| ruu/19970922: General |
|---|
The graph shows the distribution of network transfer sizes for hits and misses and disk transfer sizes for swap requests based on 24 hour data. To show the real traffic rather than file size distribution, we count every access to a document. Thus, a document that had 3 accesses would be counted once as a miss (if the document was not cached before) and twice as a hit (if the document was still in the cache).
Misses are larger than hits (have more large files) because large documents are not popular (big unpopular files are always counted at least once as misses but rarely counted as hits) and every access to a document is counted (small popular files are counted many times for hits and only one for misses). Swap-in requests are larger (have more large files) than hits because of significant number of 304 hits that are very small but are never retrieved from the disk. Are swap-out requests larger than misses because the number of small uncachable documents is high?
The graph shows the distribution of file sizes for hits, misses, and swap requests based on 24 hour data. To show file size distribution rather that traffic, we count only the first access to a document. This graph is helpful in estimating the number of cached objects given the cache size as well as per file memory requirements.
The graph shows the change in proxy server load with time. Load is measured
as number of requests per second processed by the proxy. Hits and
misses are determined using Squid's action field in
access.log.
The Hit Ratio does not depend on the load much and fluctuates at about 50%.
Proxy response time is the total time it takes to serve a client request. The graph shows median response time in milliseconds during the day.
Misses are 7-10 times slower than hits. This characterizes both outgoing network connections and original servers.
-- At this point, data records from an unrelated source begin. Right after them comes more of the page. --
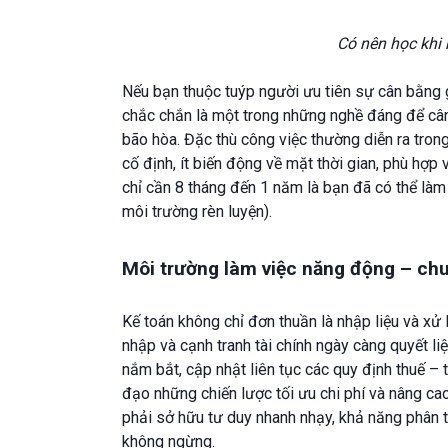
Có nên học khi
Nếu bạn thuộc tuýp người ưu tiên sự cân bằng g
chắc chắn là một trong những nghề đáng để cân 
bão hòa. Đặc thù công việc thường diễn ra tron
cố định, ít biến động về mặt thời gian, phù hợp v
chỉ cần 8 tháng đến 1 năm là bạn đã có thể làm 
môi trường rèn luyện).
Môi trường làm việc năng động – ch
Kế toán không chỉ đơn thuần là nhập liệu và xử 
nhập và cạnh tranh tài chính ngày càng quyết li
nắm bắt, cập nhật liên tục các quy định thuế –
đạo những chiến lược tối ưu chi phí và nâng cao
phải sở hữu tư duy nhanh nhạy, khả năng phân tíc
không ngừng.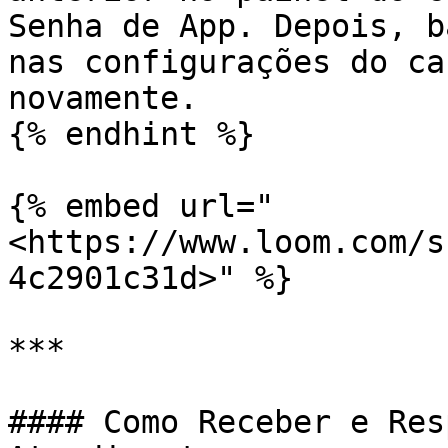
Senha de App. Depois, b
nas configurações do ca
novamente.

{% endhint %}

{% embed url="
<https://www.loom.com/s
4c2901c31d>" %}

***

#### Como Receber e Res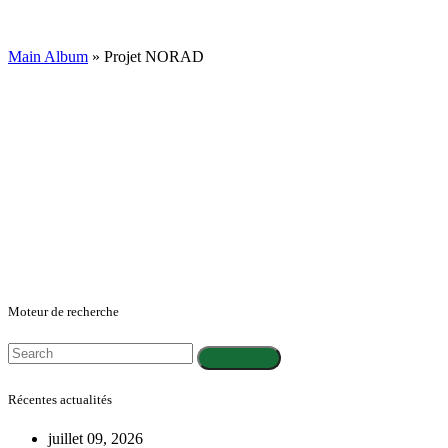
Main Album
» Projet NORAD
Moteur de recherche
Récentes actualités
juillet 09, 2026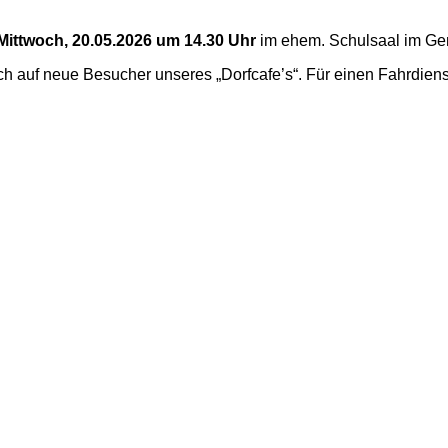
Mittwoch, 20.05.2026 um 14.30 Uhr
im ehem. Schulsaal im Gen
h auf neue Besucher unseres „Dorfcafe’s“. Für einen Fahrdienst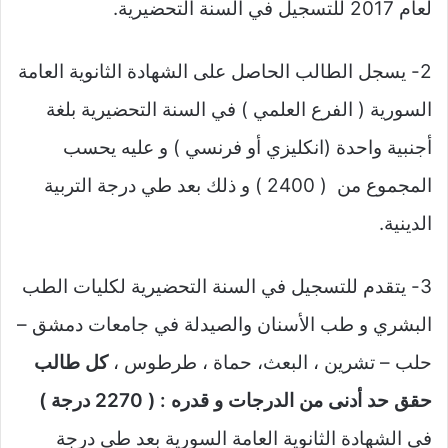
لعام 2017 للتسجيل في السنة التحضيرية.
2- يسجل الطالب الحاصل على الشهادة الثانوية العامة
السورية ( الفرع العلمي ) في السنة التحضيرية بلغة
أجنبية واحدة (انكليزي أو فرنسي ) و عليه يحسب
المجموع من ( 2400 ) و ذلك بعد طي درجة التربية
الدينية.
3- يتقدم للتسجيل في السنة التحضيرية لكليات الطب
البشري و طب الأسنان والصيدلة في جامعات دمشق –
حلب – تشرين ، البعث، حماة ، طرطوس ،
كل طالب
حقق حد أدنى من الدرجات و قدره : ( 2270 درجة )
في الشهادة الثانوية العامة السورية بعد طي درجة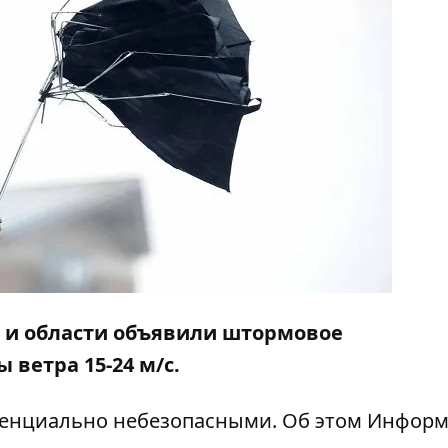
ре и области объявили штормовое
ветра 15-24 м/с.
тенциально небезопасными. Об этом
Информ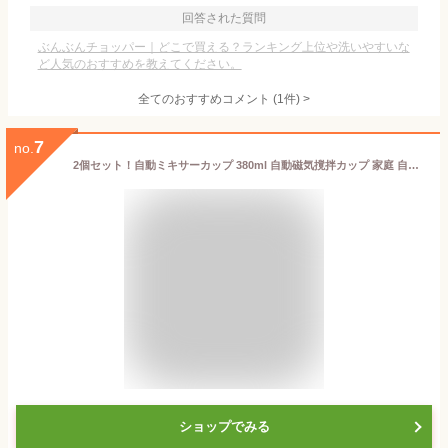
回答された質問
ぶんぶんチョッパー｜どこで買える？ランキング上位や洗いやすいな
ど人気のおすすめを教えてください。
全てのおすすめコメント
(
1
件)
>
7
no.
2個セット！自動ミキサーカップ 380ml 自動磁気撹拌カップ 家庭 自動ミキサーカップ 電池式/充電式 自動攪拌マグカップ マグカップ 仕事 電動 自動かき混ぜカップ ステンレス 充電式 自動かき混ぜ ミキシングカップ ホットコーヒー アイスコーヒー 旅行ギフト お茶カップ
ショップでみる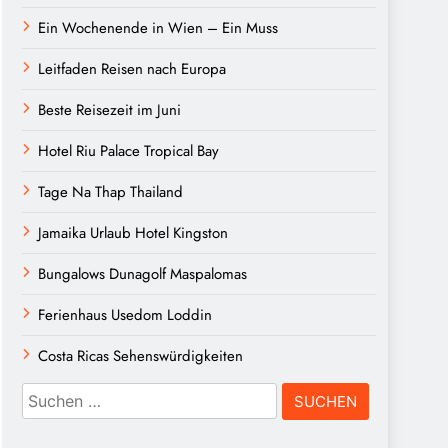
Ein Wochenende in Wien – Ein Muss
Leitfaden Reisen nach Europa
Beste Reisezeit im Juni
Hotel Riu Palace Tropical Bay
Tage Na Thap Thailand
Jamaika Urlaub Hotel Kingston
Bungalows Dunagolf Maspalomas
Ferienhaus Usedom Loddin
Costa Ricas Sehenswürdigkeiten
Suchen
nach: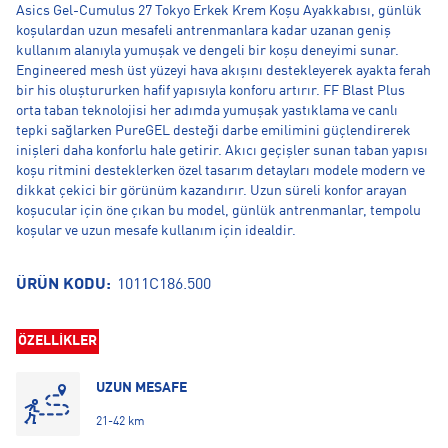
Asics Gel-Cumulus 27 Tokyo Erkek Krem Koşu Ayakkabısı, günlük
koşulardan uzun mesafeli antrenmanlara kadar uzanan geniş
kullanım alanıyla yumuşak ve dengeli bir koşu deneyimi sunar.
Engineered mesh üst yüzeyi hava akışını destekleyerek ayakta ferah
bir his oluştururken hafif yapısıyla konforu artırır. FF Blast Plus
orta taban teknolojisi her adımda yumuşak yastıklama ve canlı
tepki sağlarken PureGEL desteği darbe emilimini güçlendirerek
inişleri daha konforlu hale getirir. Akıcı geçişler sunan taban yapısı
koşu ritmini desteklerken özel tasarım detayları modele modern ve
dikkat çekici bir görünüm kazandırır. Uzun süreli konfor arayan
koşucular için öne çıkan bu model, günlük antrenmanlar, tempolu
koşular ve uzun mesafe kullanım için idealdir.
ÜRÜN KODU:
1011C186.500
ÖZELLİKLER
UZUN MESAFE
21-42 km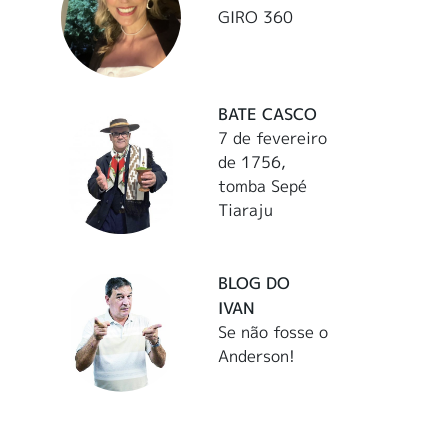
GIRO 360
BATE CASCO
7 de fevereiro
de 1756,
tomba Sepé
Tiaraju
BLOG DO
IVAN
Se não fosse o
Anderson!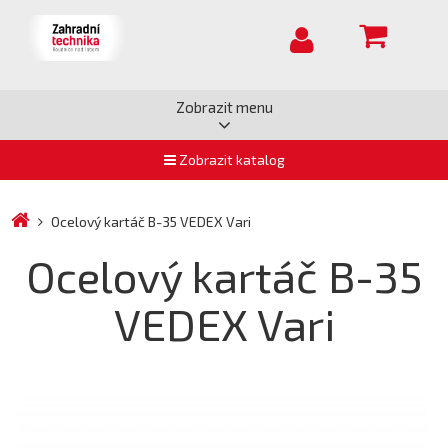
Zobrazit menu
Zobrazit katalog
Ocelový kartáč B-35 VEDEX Vari
Ocelový kartáč B-35
VEDEX Vari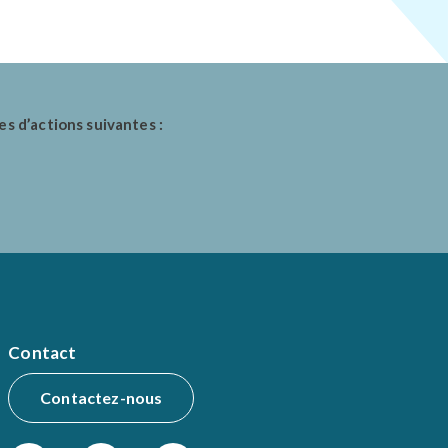
es d’actions suivantes :
Contact
Contactez-nous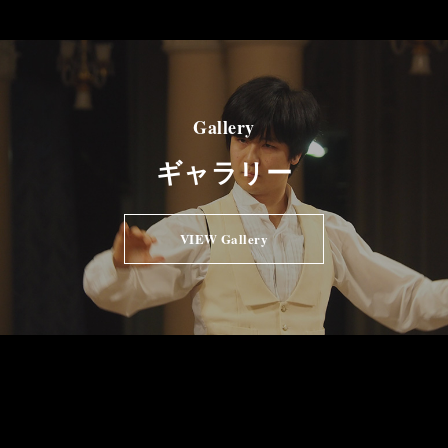
Gallery
ギャラリー
VIEW Gallery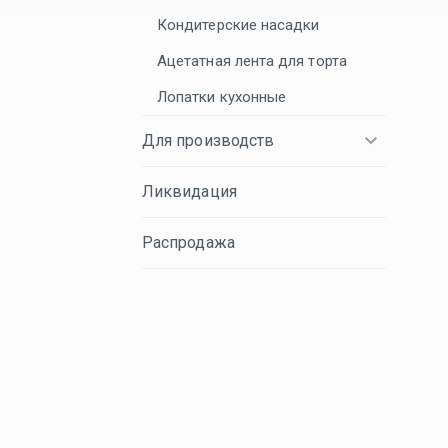
Кондитерские насадки
Ацетатная лента для торта
Лопатки кухонные
Для производств
Ликвидация
Распродажа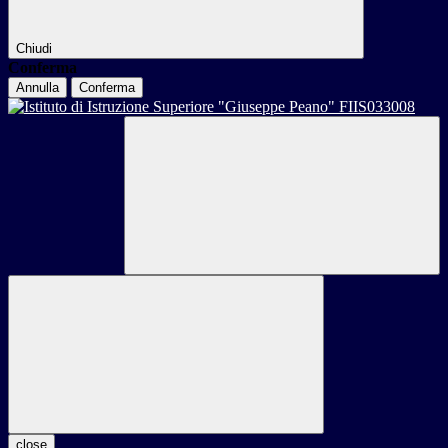
Chiudi
Conferma
Annulla
Conferma
close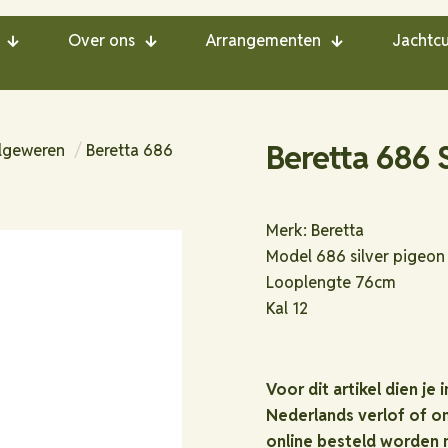
Over ons
Arrangementen
Jachtcu
Beretta 686 S
lgeweren
/
Beretta 686
Merk: Beretta
Model 686 silver pigeon
Looplengte 76cm
Kal 12
Voor dit artikel dien je 
Nederlands verlof of om
online besteld worden m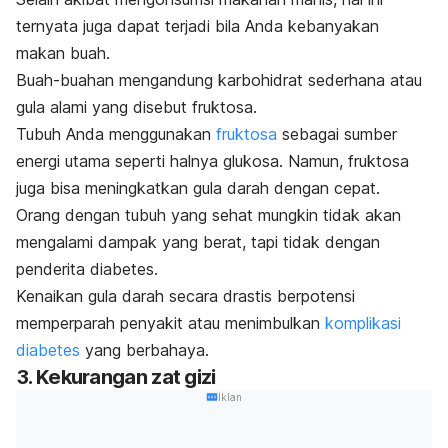
ternyata juga dapat terjadi bila Anda kebanyakan
makan buah.
Buah-buahan mengandung karbohidrat sederhana atau
gula alami yang disebut fruktosa.
Tubuh Anda menggunakan
fruktosa
sebagai sumber
energi utama seperti halnya glukosa. Namun, fruktosa
juga bisa meningkatkan gula darah dengan cepat.
Orang dengan tubuh yang sehat mungkin tidak akan
mengalami dampak yang berat, tapi tidak dengan
penderita diabetes.
Kenaikan gula darah secara drastis berpotensi
memperparah penyakit atau menimbulkan
komplikasi
diabetes
yang berbahaya.
3. Kekurangan zat gizi
Iklan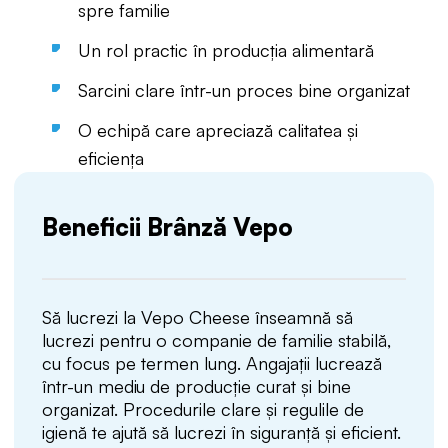
spre familie
Un rol practic în producția alimentară
Sarcini clare într-un proces bine organizat
O echipă care apreciază calitatea și
eficiența
Beneficii Brânză Vepo
Să lucrezi la Vepo Cheese înseamnă să
lucrezi pentru o companie de familie stabilă,
cu focus pe termen lung. Angajații lucrează
într-un mediu de producție curat și bine
organizat. Procedurile clare și regulile de
igienă te ajută să lucrezi în siguranță și eficient.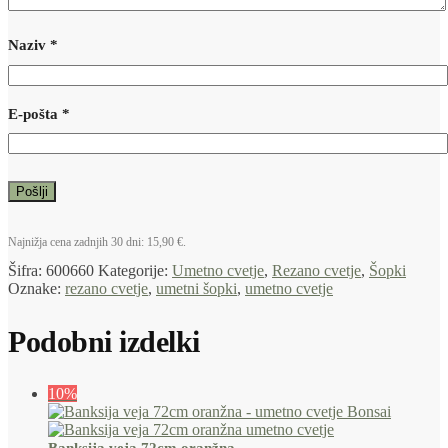
Naziv
*
E-pošta
*
Najnižja cena zadnjih 30 dni:
15,90
€
.
Šifra:
600660
Kategorije:
Umetno cvetje
,
Rezano cvetje
,
Šopki
Oznake:
rezano cvetje
,
umetni šopki
,
umetno cvetje
Podobni izdelki
10%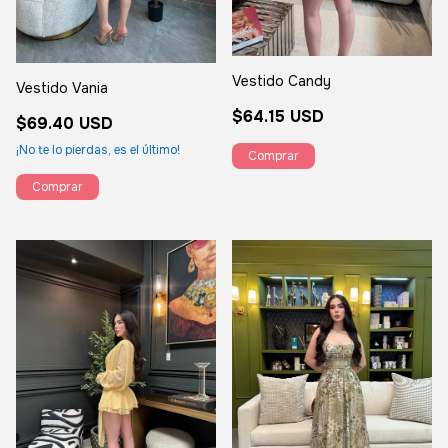
Vestido Candy
Vestido Vania
$64.15 USD
$69.40 USD
¡No te lo pierdas, es el último!
Comprar
Comprar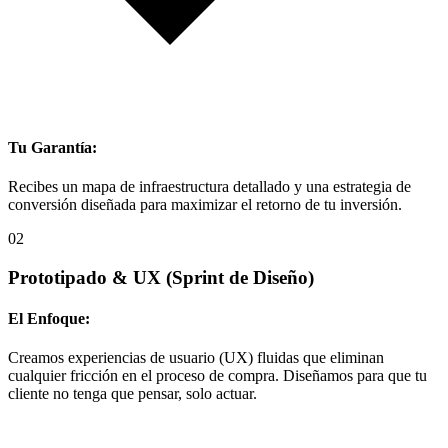
Tu Garantía:
Recibes un mapa de infraestructura detallado y una estrategia de
conversión diseñada para maximizar el retorno de tu inversión.
02
Prototipado & UX
(Sprint de Diseño)
El Enfoque:
Creamos experiencias de usuario (UX) fluidas que eliminan
cualquier fricción en el proceso de compra. Diseñamos para que tu
cliente no tenga que pensar, solo actuar.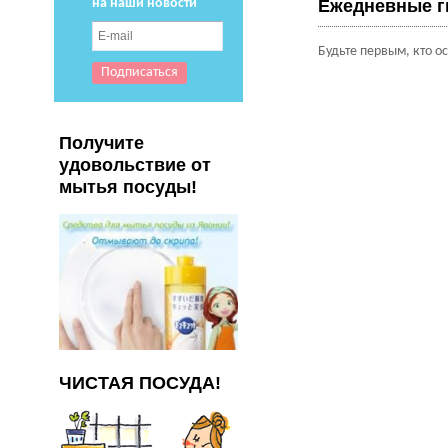
на наши новости
Ежедневные ги
Будьте первым, кто о
Получите
удовольствие от
мытья посуды!
ЧИСТАЯ ПОСУДА!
Response time for misses depends on the load while hits show little variation in response time. Misses must be resolved from another proxy or an original server. Thus, an increase in response time for misses may be caused by original servers and/or outgoing network that are slowed down by the traffic during peak hours. The proxy server itself and incoming network connections are not responsible for these large delays since response time for hits remains stable.
The position of "all" line may be surprising. Indeed, with 50% Hit Ratio and misses 7-10 times slower than hits, one would expect "average" response time to be much higher. This does not happen because we are using median or 50th percentile to represent an "average" response time. Traditional mean "average" does not work well because it is highly susceptible to huge isolated peaks in response time of requests.
Median of 1000 msec would mean that 50% of requests were served faster than 1000 msec. The latter is reasonable according to the response time distribution graph: about 75% of hits and 30% of misses are served within 1000 msec interval. This gives about 52% of all requests.
The distribution was build for requests served during the peak load hour. Note the log scale of x axis.
The graph shows proxy response time versus document size.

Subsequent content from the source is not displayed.